As of Sept. 30th, 2009, StoneX Group Inc. operates as a subsidiary of International Assets Holding Corp.

=== International Assets Holding Corporation, 1981-2010 ===
IAHC began as the International Assets Advisory Corporation in 1981. The company started in Winter Park, Florida in 1981 and was headed by Diego J. Veitia, a graduate of the Thunderbird School of Global Management. The firm's initial focus was the private placements of stocks and bonds of foreign companies. IAAC then turned its attention to high-net-worth clients, including individuals and financial institutions, and diversifying their investment portfolios through the sales of equity securities and global debt. In 1987, Veitia created a holding company called International Assets Holding Corporation which went public in 1994. IAHC transitioned into becoming a market maker of international equity securities in the early 2000s and as of 2010 was a global financial services provider operating through wholly owned subsidiaries in the US, Dubai, Singapore, Argentina, the UK, Brazil, and Uruguay.

=== Merger, 2009 ===
In 2009, StoneX Group Inc. (previously INTL FCStone) and the International Assets Holding Corporation merged, with Sean O'Connor becoming CEO and Diego Veitia Chairman. StoneX operates as an independent business unit of IAHC, ceased trading stock on Sept. 30th, and brings over $229.3 million in operation revenues. IAAC officially became INTL FCStone in Feb. 2011 (now StoneX Group Inc.). StoneX Group Inc. serves more than 32,000 accounts, and more than 330,000 active retail accounts, in more than 180 countries through a network of 70 offices around the world. Within a month of the merger, IAHC expanded operations to the Pacific Rim with a new office in Sydney, Australia.
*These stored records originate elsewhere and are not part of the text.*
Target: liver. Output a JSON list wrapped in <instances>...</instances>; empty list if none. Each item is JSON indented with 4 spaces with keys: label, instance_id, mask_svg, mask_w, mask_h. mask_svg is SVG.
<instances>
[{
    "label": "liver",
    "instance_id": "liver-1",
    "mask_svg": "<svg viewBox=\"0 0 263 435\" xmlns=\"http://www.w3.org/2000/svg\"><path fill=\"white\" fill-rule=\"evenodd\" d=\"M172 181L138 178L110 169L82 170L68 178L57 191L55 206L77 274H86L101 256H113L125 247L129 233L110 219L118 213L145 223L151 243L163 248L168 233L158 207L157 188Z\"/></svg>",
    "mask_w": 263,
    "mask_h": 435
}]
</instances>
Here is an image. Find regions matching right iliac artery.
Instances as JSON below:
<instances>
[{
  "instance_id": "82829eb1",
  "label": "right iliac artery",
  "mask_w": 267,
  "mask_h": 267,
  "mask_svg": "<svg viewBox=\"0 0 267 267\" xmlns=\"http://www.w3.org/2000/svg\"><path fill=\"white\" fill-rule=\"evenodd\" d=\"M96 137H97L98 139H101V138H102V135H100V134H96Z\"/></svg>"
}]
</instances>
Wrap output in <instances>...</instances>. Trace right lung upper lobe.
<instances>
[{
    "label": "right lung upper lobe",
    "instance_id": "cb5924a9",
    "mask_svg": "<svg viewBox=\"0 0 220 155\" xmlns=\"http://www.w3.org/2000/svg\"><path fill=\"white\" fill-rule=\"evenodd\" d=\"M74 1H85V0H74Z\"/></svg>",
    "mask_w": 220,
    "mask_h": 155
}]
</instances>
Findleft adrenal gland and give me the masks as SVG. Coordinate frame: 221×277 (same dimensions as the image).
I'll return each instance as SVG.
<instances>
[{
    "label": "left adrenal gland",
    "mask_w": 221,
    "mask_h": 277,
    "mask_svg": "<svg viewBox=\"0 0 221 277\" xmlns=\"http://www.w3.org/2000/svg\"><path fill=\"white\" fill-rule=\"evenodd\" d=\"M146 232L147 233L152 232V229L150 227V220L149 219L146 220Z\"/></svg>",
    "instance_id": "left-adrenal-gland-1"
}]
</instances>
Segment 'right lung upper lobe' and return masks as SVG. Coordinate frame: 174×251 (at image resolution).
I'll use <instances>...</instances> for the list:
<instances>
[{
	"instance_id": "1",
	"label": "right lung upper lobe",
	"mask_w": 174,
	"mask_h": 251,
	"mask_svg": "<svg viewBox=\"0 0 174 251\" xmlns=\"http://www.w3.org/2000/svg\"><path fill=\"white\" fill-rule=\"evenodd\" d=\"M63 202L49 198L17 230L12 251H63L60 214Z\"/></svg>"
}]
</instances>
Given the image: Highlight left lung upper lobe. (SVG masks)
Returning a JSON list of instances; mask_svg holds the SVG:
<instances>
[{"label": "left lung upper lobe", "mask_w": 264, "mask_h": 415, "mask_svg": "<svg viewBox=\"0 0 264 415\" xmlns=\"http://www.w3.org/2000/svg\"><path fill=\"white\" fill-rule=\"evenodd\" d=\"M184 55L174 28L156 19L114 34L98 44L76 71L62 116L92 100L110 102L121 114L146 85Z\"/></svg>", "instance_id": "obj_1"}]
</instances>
=== Company name change, 2020 ===
In July 2020, the company rebranded and changed its name to StoneX Group Inc. In October 2020, StoneX finalized its acquisition of Frankfurt-based Giroxx which now operates as StoneX Financial GmbH from within the Global Payments division.
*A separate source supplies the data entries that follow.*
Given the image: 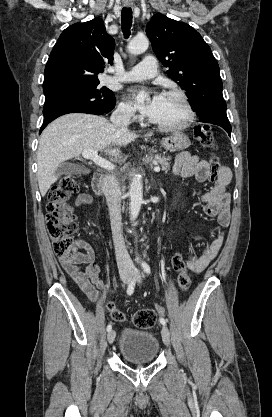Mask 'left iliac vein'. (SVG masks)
Segmentation results:
<instances>
[{"label": "left iliac vein", "mask_w": 272, "mask_h": 417, "mask_svg": "<svg viewBox=\"0 0 272 417\" xmlns=\"http://www.w3.org/2000/svg\"><path fill=\"white\" fill-rule=\"evenodd\" d=\"M135 273L137 274L138 282H140L141 277H140L139 272L136 271ZM161 334H162V339H163L164 344L168 346L170 344V332L166 326L162 327Z\"/></svg>", "instance_id": "1"}]
</instances>
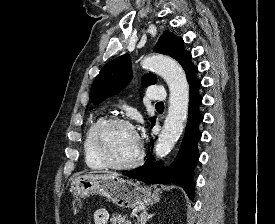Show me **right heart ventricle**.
Here are the masks:
<instances>
[{
	"instance_id": "obj_1",
	"label": "right heart ventricle",
	"mask_w": 275,
	"mask_h": 224,
	"mask_svg": "<svg viewBox=\"0 0 275 224\" xmlns=\"http://www.w3.org/2000/svg\"><path fill=\"white\" fill-rule=\"evenodd\" d=\"M103 120V117L99 116L93 119L87 126L84 140H83V154L84 161L87 167L91 170H102L106 166L102 161L96 156L93 147H92V134L95 127Z\"/></svg>"
}]
</instances>
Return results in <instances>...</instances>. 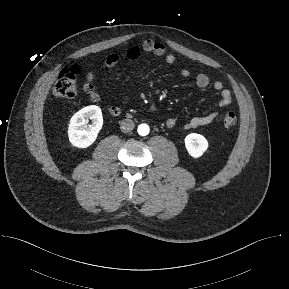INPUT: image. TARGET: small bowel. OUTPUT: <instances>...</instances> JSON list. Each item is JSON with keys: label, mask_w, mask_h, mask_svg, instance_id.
I'll list each match as a JSON object with an SVG mask.
<instances>
[{"label": "small bowel", "mask_w": 289, "mask_h": 289, "mask_svg": "<svg viewBox=\"0 0 289 289\" xmlns=\"http://www.w3.org/2000/svg\"><path fill=\"white\" fill-rule=\"evenodd\" d=\"M141 53H150L155 56L162 57L165 63L168 65H172L176 61V57L173 54L168 53L166 51L165 46L162 43L154 41L152 39H147L143 41L141 46H131L126 50L125 56L130 60H136L140 57ZM119 60H120L119 54L111 53L106 57L105 65L107 67H113L119 62ZM180 74L183 77L187 78L191 75V71L188 68H182ZM95 77L96 74L94 71H90L87 73L85 82L83 84V90L89 96L91 101L97 103L100 101L101 98L99 93L96 91L94 83ZM195 84L197 85V87L201 89L212 86L216 91H218L220 96L218 105L220 107H226L232 103L231 92L228 89L224 88V85L221 81L211 82L209 76L206 73L203 72L197 73L195 75ZM125 104L126 100L122 101L119 104L108 105L107 110L111 115L117 116L121 114ZM218 116L219 113L217 111H212L203 116H196L187 121L183 125V127L185 129H195L202 126H206L212 123L215 119H217ZM166 125L168 128L174 129L177 127L178 123L175 119L171 118L167 120Z\"/></svg>", "instance_id": "c3829d8e"}]
</instances>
In 2023, StoneX was found to have purchased $4.6 million of illegally mined gold from Coluna, a practice that continued into 2024. Coluna collected illegally mined gold from more than 1000 wildcat mining group.

== Subsidiaries ==
- StoneX Ltd: formerly known as INTL FCStone (Europe) Limited, its name was changed in March 2013. It is based in the United Kingdom.
- StoneX Financial Inc.: formed in 2015 after the merger of three subsidiaries into INTL FCStone Securities Inc. The three subsidiaries were FCStone, LLC, INTL FCStone Partners LP, and FCC Investments, Inc.